The sergeant looked at his watch and told her.

"What, haven't you a watch, miss?" he inquired.

"I have not just at present -- I am about to get a new one."

"No. You shall be given one. Yes -- you shall.

A gift, Miss Everdene -- a gift."

And before she knew what the young -- man was intending, a heavy gold watch was in her hand.

"It is an unusually good one for a man like me to possess." he quietly said. "That watch has a history.

Press the spring and open the back."

She did so.

"What do you see?"

"A crest and a motto."

"A coronet with five points, and beneath, Cedit amor rebus -- "Love yields to circumstance." It's the motto of the Earls of Severn.
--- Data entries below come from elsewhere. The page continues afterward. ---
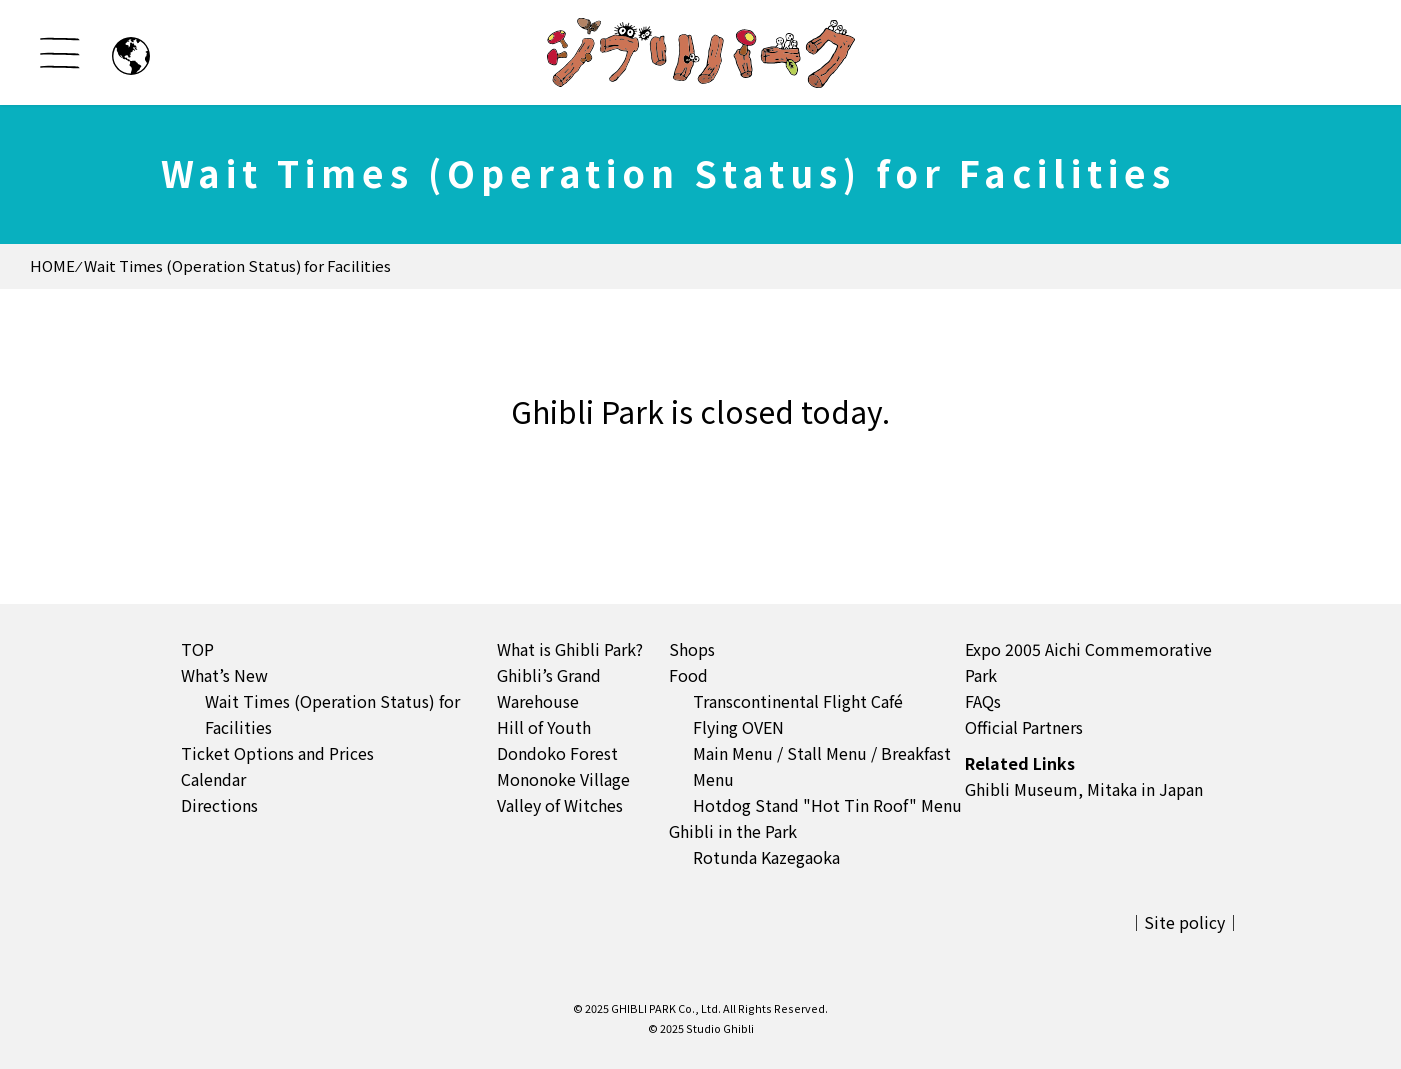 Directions (219, 805)
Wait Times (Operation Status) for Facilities (332, 714)
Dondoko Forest (557, 753)
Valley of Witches (560, 805)
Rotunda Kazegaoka (766, 857)
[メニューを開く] (60, 53)
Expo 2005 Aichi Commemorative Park (1088, 662)
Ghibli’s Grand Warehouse (549, 688)
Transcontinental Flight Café (798, 701)
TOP (197, 649)
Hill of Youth (544, 727)
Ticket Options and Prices (277, 753)
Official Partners (1024, 727)
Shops (692, 649)
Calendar (213, 779)
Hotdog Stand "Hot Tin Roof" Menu (827, 805)
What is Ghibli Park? (570, 649)
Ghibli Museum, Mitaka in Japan (1084, 789)
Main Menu (733, 753)
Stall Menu (827, 753)
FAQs (983, 701)
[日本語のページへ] (131, 56)
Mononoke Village (563, 779)
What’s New (224, 675)
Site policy (1184, 922)
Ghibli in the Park (733, 831)
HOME (52, 265)
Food (688, 675) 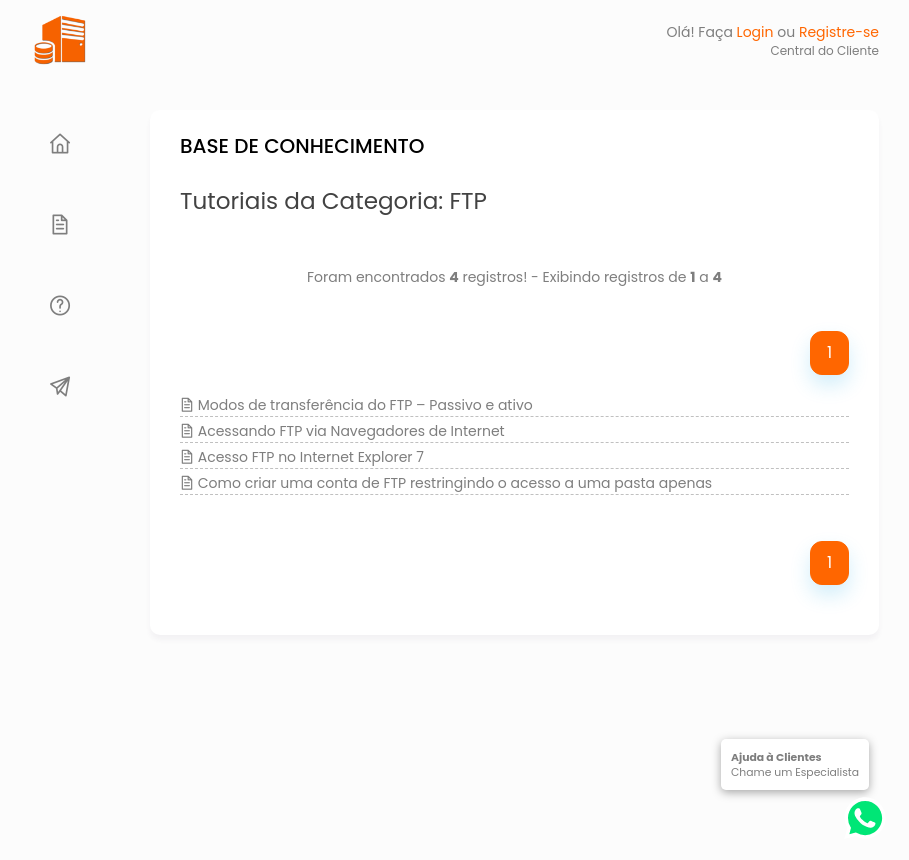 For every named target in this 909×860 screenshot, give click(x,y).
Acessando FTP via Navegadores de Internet (351, 431)
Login (755, 32)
That watch belonged to the last lord, and was given to my mother's husband, a medical man, for his use till I came of age, when it was to be given to me. It was all the fortune that ever I inherited. That watch has regulated imperial interests in its time -- the stately ceremonial, the courtly assignation, pompous travels, and lordly sleeps. Now it is yours.

"But, Sergeant Troy, I cannot take this -- I cannot!"

she exclaimed, with round-eyed wonder. "A gold watch!

What are you doing? Don't be such a dissembler!"

The sergeant retreated to avoid receiving back his gift, which she held out persistently towards him.

Bathsheba followed as he retired.

"Keep it -- do, Miss Everdene -- keep it!" said the erratic child of impulse. "The fact of your possessing it makes it worth ten times as much to me. A more plebeian one will answer my purpose just as well, and the pleasure of knowing whose heart my old one beats against -- well, I won't speak of that. It is in far worthier hands than ever it has been in before."

"But indeed I can't have it!" she said, in a perfect simmer of distress. "O, how can you do such a thing; that is if you really mean it! Give me your dead father's watch, and such a valuable one! You should not be so reckless, indeed, Sergeant Troy!"

"I loved my father: good; but better, I love you more. That's how I can do it." said the sergeant, with an intonation of such exquisite fidelity to nature that it.

was evidently not all acted now. Her beauty, which, whilst it had been quiescent, he had praised in jest, had in its animated phases moved him to earnest; and though his seriousness was less than she imagined, it was probably more than he imagined himself.